Here is a set of records. Copy them all exactly.

▶ [SOURCE MATERIAL]:
★ ★ ★ ★ ★ ★ ★

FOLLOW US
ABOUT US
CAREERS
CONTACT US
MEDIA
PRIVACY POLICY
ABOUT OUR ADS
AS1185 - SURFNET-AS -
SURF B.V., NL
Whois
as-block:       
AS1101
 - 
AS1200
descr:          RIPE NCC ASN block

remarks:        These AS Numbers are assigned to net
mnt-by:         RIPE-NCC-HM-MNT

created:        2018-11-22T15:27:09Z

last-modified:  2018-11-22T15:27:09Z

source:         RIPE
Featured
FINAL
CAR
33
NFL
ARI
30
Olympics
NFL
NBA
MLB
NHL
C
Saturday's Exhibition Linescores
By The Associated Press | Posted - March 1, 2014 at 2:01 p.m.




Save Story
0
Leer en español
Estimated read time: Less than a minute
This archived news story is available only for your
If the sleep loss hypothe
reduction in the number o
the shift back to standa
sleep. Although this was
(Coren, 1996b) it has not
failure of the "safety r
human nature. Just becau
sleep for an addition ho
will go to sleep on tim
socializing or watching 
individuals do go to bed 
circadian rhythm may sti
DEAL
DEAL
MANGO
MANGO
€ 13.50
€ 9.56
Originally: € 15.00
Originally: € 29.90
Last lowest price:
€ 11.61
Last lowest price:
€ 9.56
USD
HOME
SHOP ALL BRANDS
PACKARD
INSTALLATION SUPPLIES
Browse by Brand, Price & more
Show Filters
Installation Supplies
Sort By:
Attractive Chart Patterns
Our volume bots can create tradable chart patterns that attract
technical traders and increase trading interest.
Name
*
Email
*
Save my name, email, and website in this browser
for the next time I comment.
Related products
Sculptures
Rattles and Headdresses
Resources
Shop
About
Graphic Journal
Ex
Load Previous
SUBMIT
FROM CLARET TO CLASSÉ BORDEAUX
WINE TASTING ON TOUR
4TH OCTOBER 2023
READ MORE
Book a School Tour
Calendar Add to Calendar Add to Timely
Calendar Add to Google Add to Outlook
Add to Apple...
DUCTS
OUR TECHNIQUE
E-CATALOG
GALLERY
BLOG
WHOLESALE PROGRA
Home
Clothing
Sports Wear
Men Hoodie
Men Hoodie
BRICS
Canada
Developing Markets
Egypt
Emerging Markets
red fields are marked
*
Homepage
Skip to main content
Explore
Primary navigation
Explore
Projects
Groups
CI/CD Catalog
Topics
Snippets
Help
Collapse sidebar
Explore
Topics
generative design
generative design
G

★ ★ ★ ★ ★ ★ ★

▶ [RESULT OF THIS TASK]:
FOLLOW US
ABOUT US
CAREERS
CONTACT US
MEDIA
PRIVACY POLICY
ABOUT OUR ADS
AS1185 - SURFNET-AS -
SURF B.V., NL
Whois
as-block:       
AS1101
 - 
AS1200
descr:          RIPE NCC ASN block

remarks:        These AS Numbers are assigned to net
mnt-by:         RIPE-NCC-HM-MNT

created:        2018-11-22T15:27:09Z

last-modified:  2018-11-22T15:27:09Z

source:         RIPE
Featured
FINAL
CAR
33
NFL
ARI
30
Olympics
NFL
NBA
MLB
NHL
C
Saturday's Exhibition Linescores
By The Associated Press | Posted - March 1, 2014 at 2:01 p.m.




Save Story
0
Leer en español
Estimated read time: Less than a minute
This archived news story is available only for your
If the sleep loss hypothe
reduction in the number o
the shift back to standa
sleep. Although this was
(Coren, 1996b) it has not
failure of the "safety r
human nature. Just becau
sleep for an addition ho
will go to sleep on tim
socializing or watching 
individuals do go to bed 
circadian rhythm may sti
DEAL
DEAL
MANGO
MANGO
€ 13.50
€ 9.56
Originally: € 15.00
Originally: € 29.90
Last lowest price:
€ 11.61
Last lowest price:
€ 9.56
USD
HOME
SHOP ALL BRANDS
PACKARD
INSTALLATION SUPPLIES
Browse by Brand, Price & more
Show Filters
Installation Supplies
Sort By:
Attractive Chart Patterns
Our volume bots can create tradable chart patterns that attract
technical traders and increase trading interest.
Name
*
Email
*
Save my name, email, and website in this browser
for the next time I comment.
Related products
Sculptures
Rattles and Headdresses
Resources
Shop
About
Graphic Journal
Ex
Load Previous
SUBMIT
FROM CLARET TO CLASSÉ BORDEAUX
WINE TASTING ON TOUR
4TH OCTOBER 2023
READ MORE
Book a School Tour
Calendar Add to Calendar Add to Timely
Calendar Add to Google Add to Outlook
Add to Apple...
DUCTS
OUR TECHNIQUE
E-CATALOG
GALLERY
BLOG
WHOLESALE PROGRA
Home
Clothing
Sports Wear
Men Hoodie
Men Hoodie
BRICS
Canada
Developing Markets
Egypt
Emerging Markets
red fields are marked
*
Homepage
Skip to main content
Explore
Primary navigation
Explore
Projects
Groups
CI/CD Catalog
Topics
Snippets
Help
Collapse sidebar
Explore
Topics
generative design
generative design
G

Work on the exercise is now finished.